All I was doing was feeding my ego and not my soul, filling my days with distractions, and over compensating for my unhappiness and discontent. I didn't feel inspired to share anything, but I felt like I had to continue posting on social media in order to grow my popularity. In a way, I felt trapped--dependent on people noticing me online because I felt like I was disappearing in my own life. 

What I’m trying to say is that I’m sick of it all. I'm sick of hearing people talk about their lives every day. It's one thing to take the time to photograph/write/edit a blog post, photo or videos. What I can't stand anymore are InstaStories from bloggers in their cars talking at their phones. "Just got done with this meeting with so and so about this project I can't tell you about. Ah! Can't wait to share!" Basically, giving a detail about their day which has no impact on me. It doesn't add value to my life, and I don't want to contribute to this mindless consumption of distractions. I don't want people to be envious of me. I want people to appreciate the life they have and the people who are in it. I want to inspire others to seek out experiences which light up their soul and spreads infectious joy. 

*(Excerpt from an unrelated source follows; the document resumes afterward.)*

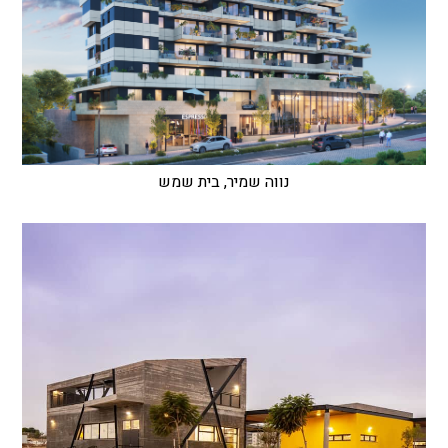
נווה שמיר, בית שמש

Slowing down and paying attention to my own thoughts, I’ve realized that all of the insecurities and confusion from my adolescence still haunt me, but only when I’m in the U.S. I don’t know how to change that, and I wish more than anything that I could. I'm constantly walking under the cloud of “I’m not _____ enough,” and every time I think about a new career direction, I start to think, “What’s the point?" I hope that being back in London for a bit will help center me because I'm a  hot mess right now.

I guess the main takeaway from this is that I’m still alive, but I’m focusing on myself without the noise and crippling stress of social media. I don’t want to feel an obligation to blog or produce content for entertainment or external validation. I want to post what I want whenever I want, and I also want to enjoy my life instead of experiencing it online.